◆ **Problem**
Which of the lines below include the word "Antworten"? Pull each one out.

[Transcribed page contents]
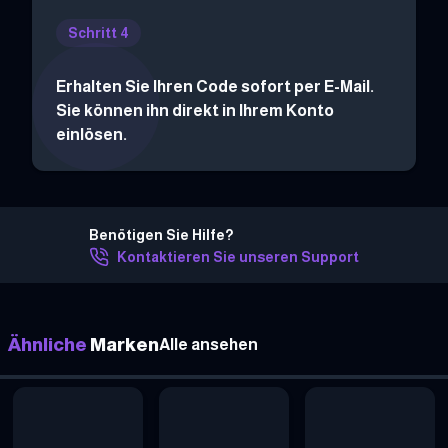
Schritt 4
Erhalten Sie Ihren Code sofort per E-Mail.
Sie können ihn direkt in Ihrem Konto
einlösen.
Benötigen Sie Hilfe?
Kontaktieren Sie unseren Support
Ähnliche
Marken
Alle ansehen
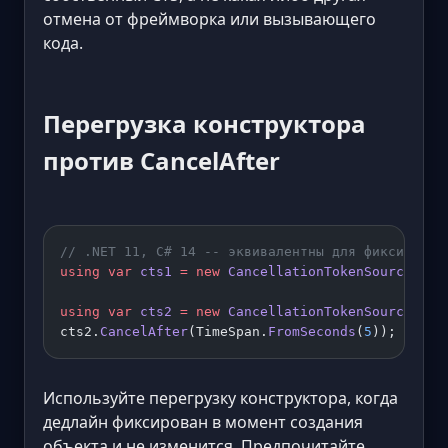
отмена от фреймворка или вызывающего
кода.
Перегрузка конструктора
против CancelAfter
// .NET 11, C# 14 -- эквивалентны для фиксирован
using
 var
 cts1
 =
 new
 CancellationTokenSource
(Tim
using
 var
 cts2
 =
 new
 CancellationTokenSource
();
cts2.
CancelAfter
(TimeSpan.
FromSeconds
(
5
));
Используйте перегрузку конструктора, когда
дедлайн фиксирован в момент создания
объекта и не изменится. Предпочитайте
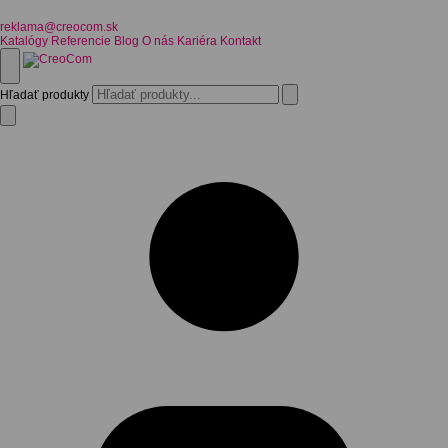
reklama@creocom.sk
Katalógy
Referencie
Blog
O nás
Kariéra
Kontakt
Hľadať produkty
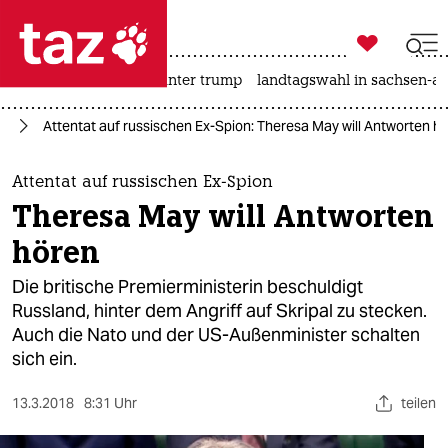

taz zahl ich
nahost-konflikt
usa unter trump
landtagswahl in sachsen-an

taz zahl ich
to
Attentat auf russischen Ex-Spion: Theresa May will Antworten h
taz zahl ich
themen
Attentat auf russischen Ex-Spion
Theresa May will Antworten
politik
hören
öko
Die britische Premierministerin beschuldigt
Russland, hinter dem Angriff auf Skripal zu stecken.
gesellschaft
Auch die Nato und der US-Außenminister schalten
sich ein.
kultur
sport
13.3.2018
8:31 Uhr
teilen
==
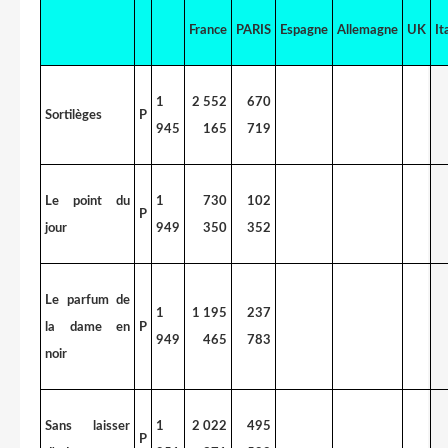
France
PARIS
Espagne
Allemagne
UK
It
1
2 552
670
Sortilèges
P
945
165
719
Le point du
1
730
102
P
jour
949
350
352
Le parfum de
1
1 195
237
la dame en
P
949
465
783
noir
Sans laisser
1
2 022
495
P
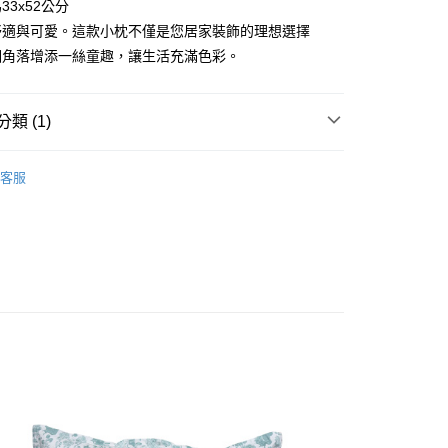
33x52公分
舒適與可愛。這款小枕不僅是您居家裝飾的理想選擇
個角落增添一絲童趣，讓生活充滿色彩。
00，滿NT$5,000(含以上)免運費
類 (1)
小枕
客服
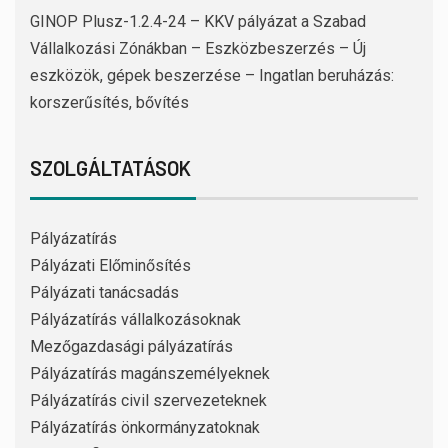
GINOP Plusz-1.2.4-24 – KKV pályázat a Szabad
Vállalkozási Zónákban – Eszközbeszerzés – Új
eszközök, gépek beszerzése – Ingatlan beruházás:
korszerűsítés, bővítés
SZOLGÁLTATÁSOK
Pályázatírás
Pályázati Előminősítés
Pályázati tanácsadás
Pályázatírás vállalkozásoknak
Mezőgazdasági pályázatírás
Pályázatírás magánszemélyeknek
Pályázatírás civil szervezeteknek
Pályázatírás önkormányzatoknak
---
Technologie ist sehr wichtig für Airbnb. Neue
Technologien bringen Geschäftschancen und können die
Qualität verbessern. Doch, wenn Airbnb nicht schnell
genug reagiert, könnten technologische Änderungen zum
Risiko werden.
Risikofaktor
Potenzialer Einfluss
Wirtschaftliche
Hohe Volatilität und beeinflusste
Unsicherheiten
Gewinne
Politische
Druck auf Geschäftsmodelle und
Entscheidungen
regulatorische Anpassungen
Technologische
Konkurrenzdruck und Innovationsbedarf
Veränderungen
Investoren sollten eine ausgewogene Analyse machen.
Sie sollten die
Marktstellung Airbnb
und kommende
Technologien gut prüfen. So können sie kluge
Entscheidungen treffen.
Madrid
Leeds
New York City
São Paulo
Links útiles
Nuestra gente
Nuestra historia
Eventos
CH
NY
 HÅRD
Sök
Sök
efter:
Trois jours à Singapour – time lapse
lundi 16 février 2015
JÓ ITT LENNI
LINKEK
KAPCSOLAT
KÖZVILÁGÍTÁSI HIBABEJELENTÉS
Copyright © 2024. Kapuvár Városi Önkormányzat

◆ **Response to the exercise**
Attentat auf russischen Ex-Spion: Theresa May will Antworten h
Theresa May will Antworten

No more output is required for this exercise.